President of the New Zealand Plunket Society

Jocelyn Maud Ryburn (née Dunlop, 6 February 1910 – 5 April 1980) was a long-serving President of the New Zealand Plunket Society.

==Early life==
Ryburn was born in Invercargill on 6 February 1910. Her father was Reverend Francis Wallace Dunlop and her grandfather was Professor of Theology at Otago University. In 1913, Ryburn's father was appointed professor of philosophy at Otago, and the family moved to Dunedin.
There Ryburn attended Archerfield College, followed by the Otago School of Art.
Ryburn met Hubert James Ryburn at St. Andrew's Church, Dunedin, and they were married at Knox Church on 24 March 1931.

==Adult life==
Ryburn's husband was appointed master of Knox College in 1941, and the couple lived there while raising their four children. Ryburn helped establish the Plunket Society in Opoho and the North-East Valley suburbs, and was the first chairwoman of the branch.

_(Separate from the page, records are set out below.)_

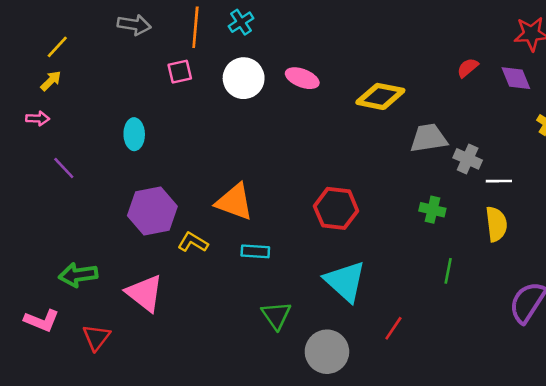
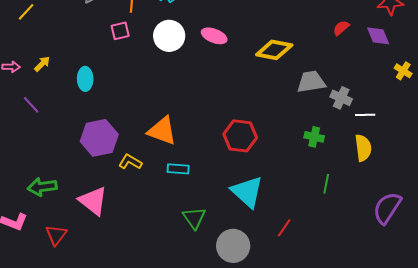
yellow arrow: (51, 81) -> (42, 64), moved

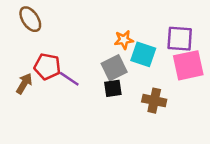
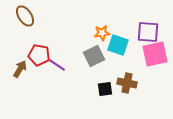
black square: (113, 88) -> (105, 89), moved

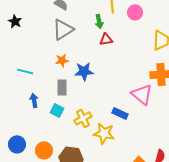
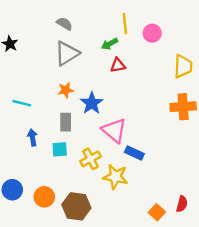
green arrow: (99, 21) -> (110, 44), turned 72
blue star: (84, 71) -> (92, 103), turned -30
pink triangle: (142, 94) -> (114, 130), moved
cyan square: (57, 110) -> (60, 149), turned -32

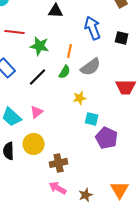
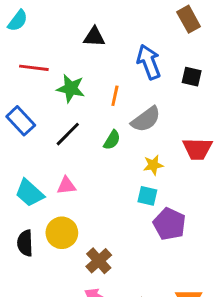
green semicircle: (65, 72) -> (112, 140), moved
yellow star: (80, 98) -> (153, 165), moved
pink triangle: (37, 112) -> (66, 186), turned 32
brown cross: (59, 163) -> (99, 261), turned -30

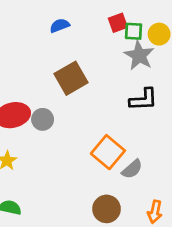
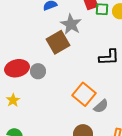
gray star: (139, 55) -> (71, 24), moved

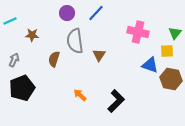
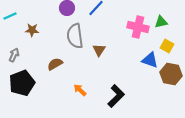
green triangle: (175, 33) -> (161, 22), moved, turned 40
yellow square: (167, 51) -> (167, 46), turned 32
brown semicircle: (54, 59) -> (55, 64), moved, turned 42

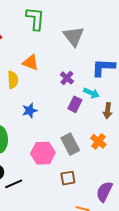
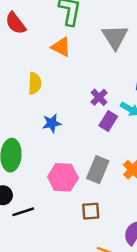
orange triangle: (31, 63) -> (61, 47), moved
purple cross: (67, 78) -> (99, 97), moved
gray rectangle: (70, 144) -> (98, 170), turned 45

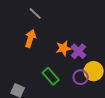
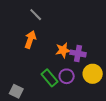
purple cross: (78, 51) -> (78, 53), turned -35
purple circle: (81, 77) -> (67, 76), moved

In 1953 she was elected to the New Zealand Plunket Council and in 1957 became president. She held this position until 1970. One of her campaigns during her presidency was for increased government subsidies for Plunket nurses' salaries. As part of this campaign, Ryburn sat on a joint steering committee with representatives of the Department of Health to investigate whether mothers in new housing areas had access to appropriate health services for their babies.

From 1963 until 1974 Ryburn was warden of St. Margaret's College. She also served on the Board of Governors of Columba College. In the 1970 New Year Honours, Ryburn was appointed an Officer of the Order of the British Empire, for services to the Plunket Society.

Ryburn died on 5 April 1980 following an accidental fall.